Wednesday, June 12, 2013


DummyDummy by David Patten
My rating: 5 of 5 stars

"From his birth in 1954, David Patten was unbearably sensitive to the world around him. Unable to concentrate or learn the basics of reading and writing, he was punished and pathologized, labeled lazy, stupid, and a troublemaker. David was finally diagnosed with dyslexia, among other elements in the autism spectrum. But at a time when these disorders were little understood, David was unable to get the help he needed, and he gradually fell into the dark underbelly of American life. David's struggle to survive and find a life worth living included time in a mental institution for attempted suicide at fourteen, and life as a drug dealer in Chicago's criminal underworld. Eventually, David's exceptional abilities in abstract and analytical thinking led him into the technology field, and a lucrative six-figure career as a crisis manager and trouble shooter. His story of gradually transforming disabilities into skills, hopelessness into freedom is a testament to the power of the human spirit." (

This book is not your typical autism story. Honestly I think the author mentioned autism maybe twice in the whole book. This was the story of his life and what he did many times to survive. The book starts off with David being fired from a job he has held for many years. The bosses pretty much backdoor him out by refusing to allow him to do his job the way he has for twenty plus years.
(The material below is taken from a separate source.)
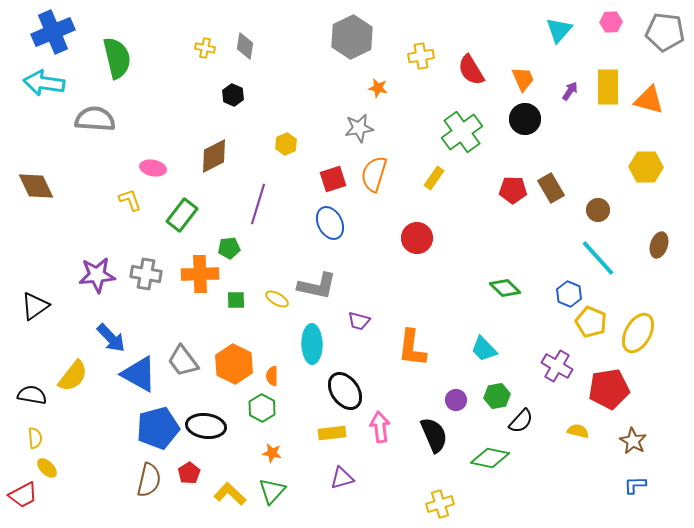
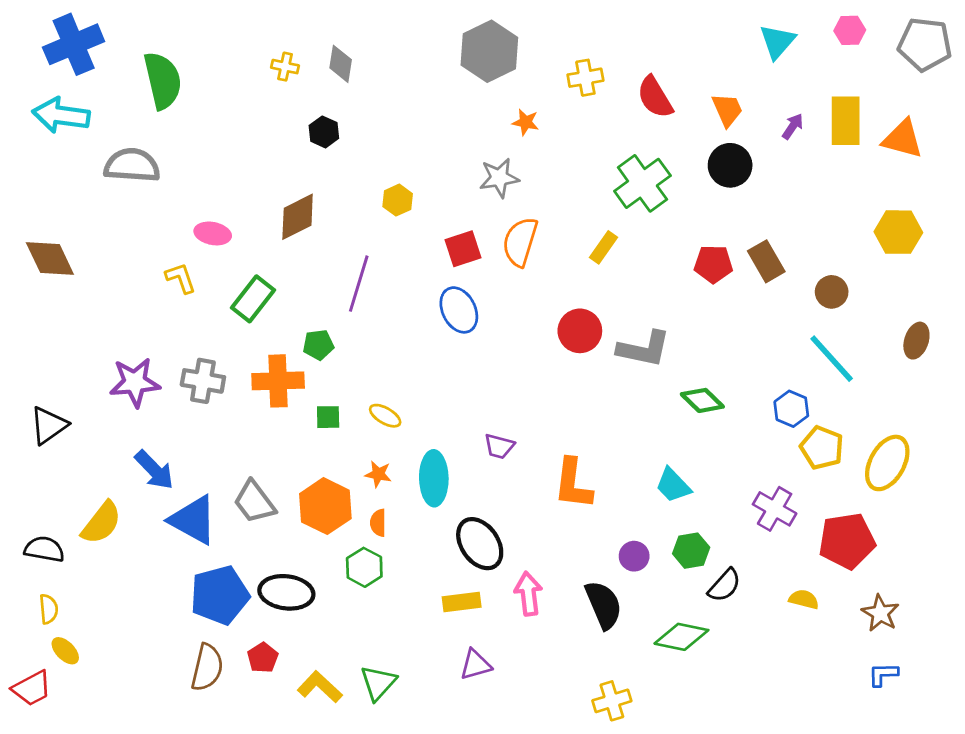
gray L-shape: (317, 286) -> (644, 349), moved
orange star: (272, 453) -> (378, 474), moved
Then he starts to talk about his life. His early childhood, his parents, and his brothers. His mother took him to doctor after doctor trying to find out how to help him. He eventually left regular school after a suicide attempt and a brief stay in mental hospital, only to end up at one of the worst alternative schools in Chicago. He did some time as a drug dealer.

At one point he was so determined to get a high school diploma that he ended up living in an abusive situation in California separated from his mother. Eventually he escaped the situation. With some help from state offices he was able to graduate college.

It was a good story and the author has obviously been through alot but he doesn't look back on his experiences as bad. He looks at them as what made him who he is today.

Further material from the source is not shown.